The firm started out designing and manufacturing wastewater dehydrators for the oil and gas sector. It has since developed hybrid solar light towers used in the energy sector, as well as on construction sites and in remote areas.
“We only expanded into the construction (sector) in a large way when the downturn started,” says Kristine McPhail, company director of marketing and corporate operations.
“We were like ‘OK, we need to diversify.’ You can’t be tied to the drill bit when the drill bit is disappearing.”
Questor Technology Inc., a Calgary-based company that manufactures gas incinerator systems, turning waste heat into electricity, isn’t a PSAC member — but will contemplate it, says CEO Audrey Mascarenhas.

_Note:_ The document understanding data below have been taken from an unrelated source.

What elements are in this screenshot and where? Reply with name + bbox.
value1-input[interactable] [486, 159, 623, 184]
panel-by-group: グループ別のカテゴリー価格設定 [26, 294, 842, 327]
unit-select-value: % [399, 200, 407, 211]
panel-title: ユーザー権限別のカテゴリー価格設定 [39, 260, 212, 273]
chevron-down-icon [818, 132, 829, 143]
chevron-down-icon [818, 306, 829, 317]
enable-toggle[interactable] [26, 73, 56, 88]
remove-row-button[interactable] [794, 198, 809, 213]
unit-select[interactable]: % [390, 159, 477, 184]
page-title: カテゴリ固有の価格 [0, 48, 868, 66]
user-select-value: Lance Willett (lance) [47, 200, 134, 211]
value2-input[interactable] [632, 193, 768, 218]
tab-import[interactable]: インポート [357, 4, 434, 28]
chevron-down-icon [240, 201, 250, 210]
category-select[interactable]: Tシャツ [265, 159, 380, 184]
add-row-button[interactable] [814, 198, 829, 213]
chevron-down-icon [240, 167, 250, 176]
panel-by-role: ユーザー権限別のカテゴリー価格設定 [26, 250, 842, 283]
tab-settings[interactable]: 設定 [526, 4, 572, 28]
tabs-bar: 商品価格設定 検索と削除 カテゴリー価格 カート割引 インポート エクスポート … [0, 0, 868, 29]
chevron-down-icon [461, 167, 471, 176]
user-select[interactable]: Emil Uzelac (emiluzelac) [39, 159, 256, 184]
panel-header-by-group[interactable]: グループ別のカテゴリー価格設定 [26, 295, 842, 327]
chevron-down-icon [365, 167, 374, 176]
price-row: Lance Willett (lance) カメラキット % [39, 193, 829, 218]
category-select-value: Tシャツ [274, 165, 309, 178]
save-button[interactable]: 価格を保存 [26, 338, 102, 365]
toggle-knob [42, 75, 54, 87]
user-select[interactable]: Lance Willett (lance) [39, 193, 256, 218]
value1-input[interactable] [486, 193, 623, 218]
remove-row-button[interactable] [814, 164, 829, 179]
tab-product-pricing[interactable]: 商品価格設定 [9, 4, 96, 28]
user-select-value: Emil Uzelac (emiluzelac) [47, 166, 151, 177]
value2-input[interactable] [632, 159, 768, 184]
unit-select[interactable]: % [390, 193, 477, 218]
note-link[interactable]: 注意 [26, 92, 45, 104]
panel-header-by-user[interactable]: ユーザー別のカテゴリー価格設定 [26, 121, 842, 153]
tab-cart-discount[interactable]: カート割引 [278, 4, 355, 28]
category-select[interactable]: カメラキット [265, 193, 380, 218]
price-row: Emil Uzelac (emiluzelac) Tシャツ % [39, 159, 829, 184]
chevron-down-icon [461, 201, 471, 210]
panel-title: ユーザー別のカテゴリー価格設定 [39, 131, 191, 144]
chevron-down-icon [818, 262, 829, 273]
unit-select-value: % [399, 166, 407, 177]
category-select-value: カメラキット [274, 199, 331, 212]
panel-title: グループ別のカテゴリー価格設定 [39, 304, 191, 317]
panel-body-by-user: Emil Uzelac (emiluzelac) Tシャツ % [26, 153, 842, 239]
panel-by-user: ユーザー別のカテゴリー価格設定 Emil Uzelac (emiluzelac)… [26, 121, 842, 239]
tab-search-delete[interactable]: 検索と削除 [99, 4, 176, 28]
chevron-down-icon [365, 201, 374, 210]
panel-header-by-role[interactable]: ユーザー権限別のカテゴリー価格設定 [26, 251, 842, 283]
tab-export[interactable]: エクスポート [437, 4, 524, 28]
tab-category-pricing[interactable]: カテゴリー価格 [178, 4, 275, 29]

“In the past, because it was very focused on traditional oilfield services, we didn’t really see a place for us,” she says.
“But certainly, as things start to change and regulation comes in that starts to define how our industry has to change…it’s certainly an opportunity and something we would consider.”
All of this talk reflects the fact global energy development is undergoing a transformation.
Oil and gas will continue to be needed for decades; hydrocarbon fuels will be required to meet increased energy demand over the next 50 years, according to Suncor Energy’s Climate Report issued Monday.
Yet there’s also a push to decarbonize. Companies in the oil and gas industry are striving to become more efficient, reduce their inputs and lower emissions.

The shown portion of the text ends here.